How is this level of performance achieved? First, the system uses low-swing single-ended signaling that is compatible with the current industry standard DDRx I/O designs. Maintaining compatibility is important to keep server memory designs on the current industry roadmap since it will not require a change to other memory solutions like hybrid memory cube (HMC) or high bandwidth memory (HBM). The system also uses dynamic point-to-point topology, which means all data signals between CPU and DRAMs are point-to-point, allowing the memory bus to run at maximum data rates even when the memory channel is fully loaded (which is not the case with multi-drop topology).

The 25% power savings is attributed to several factors. The low-swing signaling reduces the I/O power required on the interface. In addition, the design is ‘asymmetric,’ meaning that complex timing and the equalization circuits are all implemented in the PHY, thus greatly simplifying the DRAM interface and reducing cost. Removing complex timing circuits like PLLs and DLLs from the DRAM makes it extremely agile allowing it to come into and out of power down mode rapidly. Because the memory controller is the originator of all memory requests, it can implement a very aggressive and granular DRAM power management scheme.

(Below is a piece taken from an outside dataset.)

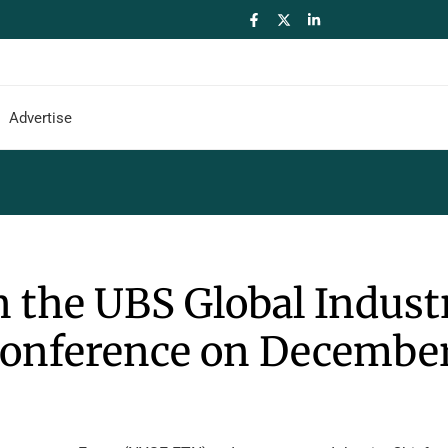
Advertise
n the UBS Global Indust
Conference on December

As we look to server requirements over the next five years, it is estimated that the total memory bandwidth will need to increase ~33% per year to keep pace with processor improvements. Given this projection, the DRAM would have to achieve speeds of over 12Gbs in 2020! Although this is a 4X speed increase over the current DDR4 standard, the Rambus ‘Beyond DDR4’ silicon shows traditional DRAM signaling still has plenty of headroom for growth and that these speeds are possible.